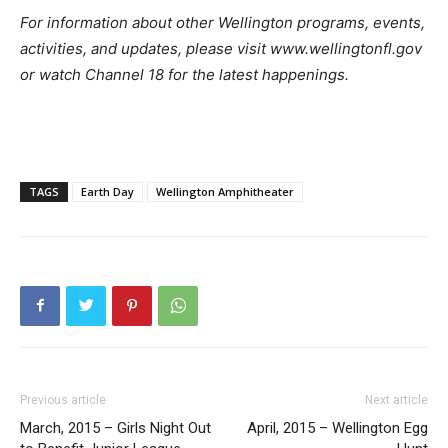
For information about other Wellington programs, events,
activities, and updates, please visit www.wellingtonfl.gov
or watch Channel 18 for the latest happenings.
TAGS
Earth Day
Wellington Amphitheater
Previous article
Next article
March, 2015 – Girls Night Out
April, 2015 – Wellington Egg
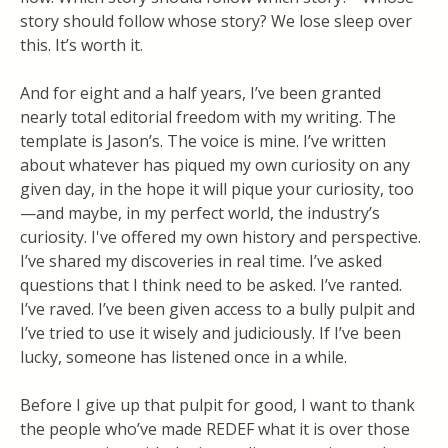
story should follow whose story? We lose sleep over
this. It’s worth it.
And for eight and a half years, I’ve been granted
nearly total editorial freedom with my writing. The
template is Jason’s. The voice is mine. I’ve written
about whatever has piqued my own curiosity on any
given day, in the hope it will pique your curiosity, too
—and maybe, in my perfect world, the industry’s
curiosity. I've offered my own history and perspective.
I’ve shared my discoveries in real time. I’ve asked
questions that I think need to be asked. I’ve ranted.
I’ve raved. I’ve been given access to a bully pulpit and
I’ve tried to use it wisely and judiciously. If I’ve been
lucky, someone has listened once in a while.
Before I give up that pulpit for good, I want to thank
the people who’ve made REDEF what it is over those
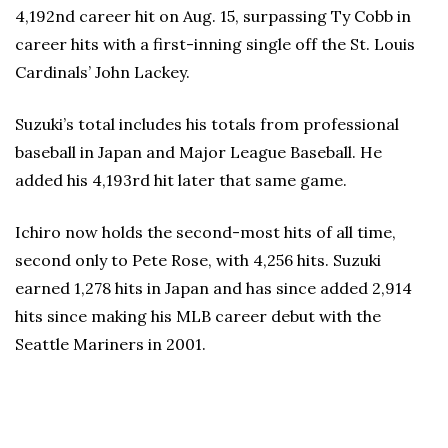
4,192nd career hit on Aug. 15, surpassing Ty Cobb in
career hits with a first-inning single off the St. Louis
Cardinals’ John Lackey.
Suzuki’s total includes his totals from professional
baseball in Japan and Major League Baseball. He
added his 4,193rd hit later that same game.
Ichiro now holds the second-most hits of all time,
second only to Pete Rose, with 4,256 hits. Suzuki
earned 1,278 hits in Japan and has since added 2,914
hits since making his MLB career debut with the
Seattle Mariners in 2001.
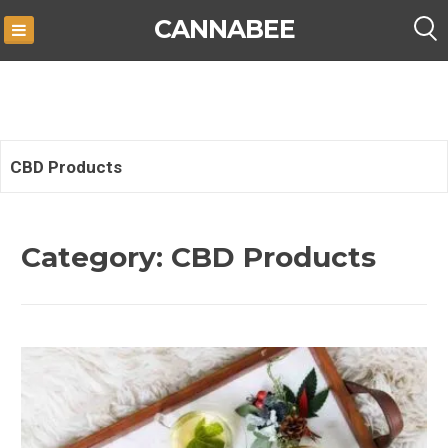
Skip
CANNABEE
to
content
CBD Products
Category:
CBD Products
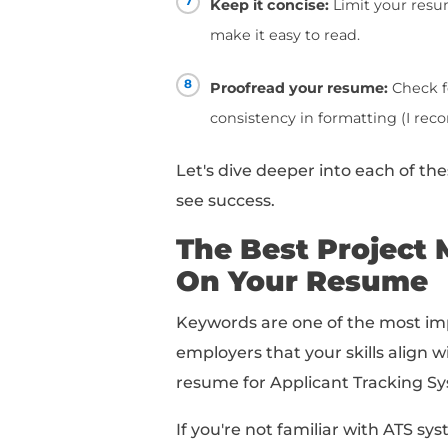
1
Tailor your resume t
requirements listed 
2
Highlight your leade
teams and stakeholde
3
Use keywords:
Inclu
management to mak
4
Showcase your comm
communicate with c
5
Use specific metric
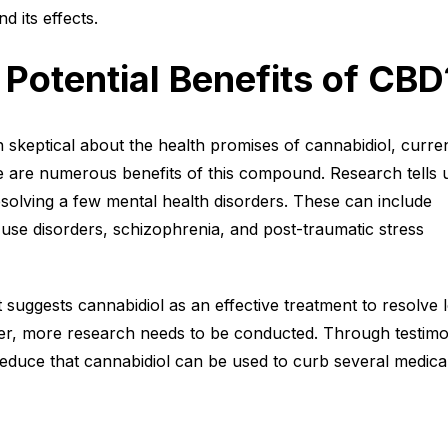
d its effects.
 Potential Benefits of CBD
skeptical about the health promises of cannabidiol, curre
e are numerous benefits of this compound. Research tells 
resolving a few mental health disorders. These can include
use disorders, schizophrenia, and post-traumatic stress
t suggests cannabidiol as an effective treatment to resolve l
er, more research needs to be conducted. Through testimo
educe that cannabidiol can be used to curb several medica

**Problem to work on**
Print the records again exactly, pictures excluded.

**Output for this task**
For information about other Wellington programs, events,
activities, and updates, please visit www.wellingtonfl.gov
or watch Channel 18 for the latest happenings.
TAGS
Earth Day
Wellington Amphitheater
Previous article
Next article
March, 2015 – Girls Night Out
April, 2015 – Wellington Egg
story should follow whose story? We lose sleep over
this. It’s worth it.
And for eight and a half years, I’ve been granted
nearly total editorial freedom with my writing. The
template is Jason’s. The voice is mine. I’ve written
about whatever has piqued my own curiosity on any
given day, in the hope it will pique your curiosity, too
—and maybe, in my perfect world, the industry’s
curiosity. I've offered my own history and perspective.
I’ve shared my discoveries in real time. I’ve asked
questions that I think need to be asked. I’ve ranted.
I’ve raved. I’ve been given access to a bully pulpit and
I’ve tried to use it wisely and judiciously. If I’ve been
lucky, someone has listened once in a while.
Before I give up that pulpit for good, I want to thank
the people who’ve made REDEF what it is over those
4,192nd career hit on Aug. 15, surpassing Ty Cobb in
career hits with a first-inning single off the St. Louis
Cardinals’ John Lackey.
Suzuki’s total includes his totals from professional
baseball in Japan and Major League Baseball. He
added his 4,193rd hit later that same game.
Ichiro now holds the second-most hits of all time,
second only to Pete Rose, with 4,256 hits. Suzuki
earned 1,278 hits in Japan and has since added 2,914
hits since making his MLB career debut with the
Seattle Mariners in 2001.
Skip
CANNABEE
to
content
CBD Products
Category:
CBD Products
1
Tailor your resume t
requirements listed 
2
Highlight your leade
teams and stakeholde
3
Use keywords:
Inclu
management to mak
4
Showcase your comm
communicate with c
5
Use specific metric
d its effects.
 Potential Benefits of CBD
skeptical about the health promises of cannabidiol, curre
e are numerous benefits of this compound. Research tells 
resolving a few mental health disorders. These can include
use disorders, schizophrenia, and post-traumatic stress
t suggests cannabidiol as an effective treatment to resolve l
er, more research needs to be conducted. Through testimo
educe that cannabidiol can be used to curb several medica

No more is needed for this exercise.